■ INSTRUCTIONS FOR THE TASK ■
Within the records below, reproduce without change the lines from the line that has "aan: waar komt de naam" through the line that has "Isso mostra que", and only those.

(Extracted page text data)
[Start of Attachment]
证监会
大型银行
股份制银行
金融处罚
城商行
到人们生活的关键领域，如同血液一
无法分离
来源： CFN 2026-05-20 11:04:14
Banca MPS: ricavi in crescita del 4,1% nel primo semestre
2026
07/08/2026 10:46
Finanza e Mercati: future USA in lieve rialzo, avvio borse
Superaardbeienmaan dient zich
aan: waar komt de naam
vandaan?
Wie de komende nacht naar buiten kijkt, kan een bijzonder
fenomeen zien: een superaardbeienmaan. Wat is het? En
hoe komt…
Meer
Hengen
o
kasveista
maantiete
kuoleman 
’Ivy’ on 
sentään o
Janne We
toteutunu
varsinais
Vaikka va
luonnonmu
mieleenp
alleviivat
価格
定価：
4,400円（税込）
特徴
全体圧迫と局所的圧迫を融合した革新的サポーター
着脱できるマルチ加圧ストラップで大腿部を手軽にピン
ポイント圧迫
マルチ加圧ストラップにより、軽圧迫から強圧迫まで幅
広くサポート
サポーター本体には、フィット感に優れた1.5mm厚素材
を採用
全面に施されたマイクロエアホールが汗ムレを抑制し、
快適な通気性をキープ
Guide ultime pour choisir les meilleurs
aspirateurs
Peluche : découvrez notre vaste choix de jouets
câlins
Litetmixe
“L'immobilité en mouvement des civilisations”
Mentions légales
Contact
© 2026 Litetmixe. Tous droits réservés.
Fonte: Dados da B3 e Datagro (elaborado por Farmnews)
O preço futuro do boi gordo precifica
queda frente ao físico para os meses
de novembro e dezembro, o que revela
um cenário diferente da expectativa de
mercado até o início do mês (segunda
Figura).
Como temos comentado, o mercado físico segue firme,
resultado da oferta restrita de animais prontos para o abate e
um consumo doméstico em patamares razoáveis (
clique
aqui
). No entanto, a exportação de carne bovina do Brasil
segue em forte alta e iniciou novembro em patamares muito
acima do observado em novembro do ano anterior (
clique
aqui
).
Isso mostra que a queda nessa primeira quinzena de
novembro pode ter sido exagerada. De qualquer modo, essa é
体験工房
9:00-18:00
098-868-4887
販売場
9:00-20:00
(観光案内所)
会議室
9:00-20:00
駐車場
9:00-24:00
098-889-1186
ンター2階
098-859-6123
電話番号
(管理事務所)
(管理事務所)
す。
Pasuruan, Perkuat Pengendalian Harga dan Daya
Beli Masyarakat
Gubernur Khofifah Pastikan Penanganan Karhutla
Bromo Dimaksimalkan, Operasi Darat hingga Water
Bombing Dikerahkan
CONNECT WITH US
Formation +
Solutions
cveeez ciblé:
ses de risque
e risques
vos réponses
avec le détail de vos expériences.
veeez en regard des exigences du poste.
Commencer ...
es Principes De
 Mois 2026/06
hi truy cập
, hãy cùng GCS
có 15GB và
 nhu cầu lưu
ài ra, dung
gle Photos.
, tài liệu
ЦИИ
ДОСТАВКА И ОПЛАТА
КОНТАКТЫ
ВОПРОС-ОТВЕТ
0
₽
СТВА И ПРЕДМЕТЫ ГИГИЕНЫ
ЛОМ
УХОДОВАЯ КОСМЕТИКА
[End of Attachment]
■ REPLY ■
aan: waar komt de naam
vandaan?
Wie de komende nacht naar buiten kijkt, kan een bijzonder
fenomeen zien: een superaardbeienmaan. Wat is het? En
hoe komt…
Meer
Hengen
o
kasveista
maantiete
kuoleman 
’Ivy’ on 
sentään o
Janne We
toteutunu
varsinais
Vaikka va
luonnonmu
mieleenp
alleviivat
価格
定価：
4,400円（税込）
特徴
全体圧迫と局所的圧迫を融合した革新的サポーター
着脱できるマルチ加圧ストラップで大腿部を手軽にピン
ポイント圧迫
マルチ加圧ストラップにより、軽圧迫から強圧迫まで幅
広くサポート
サポーター本体には、フィット感に優れた1.5mm厚素材
を採用
全面に施されたマイクロエアホールが汗ムレを抑制し、
快適な通気性をキープ
Guide ultime pour choisir les meilleurs
aspirateurs
Peluche : découvrez notre vaste choix de jouets
câlins
Litetmixe
“L'immobilité en mouvement des civilisations”
Mentions légales
Contact
© 2026 Litetmixe. Tous droits réservés.
Fonte: Dados da B3 e Datagro (elaborado por Farmnews)
O preço futuro do boi gordo precifica
queda frente ao físico para os meses
de novembro e dezembro, o que revela
um cenário diferente da expectativa de
mercado até o início do mês (segunda
Figura).
Como temos comentado, o mercado físico segue firme,
resultado da oferta restrita de animais prontos para o abate e
um consumo doméstico em patamares razoáveis (
clique
aqui
). No entanto, a exportação de carne bovina do Brasil
segue em forte alta e iniciou novembro em patamares muito
acima do observado em novembro do ano anterior (
clique
aqui
).
Isso mostra que a queda nessa primeira quinzena de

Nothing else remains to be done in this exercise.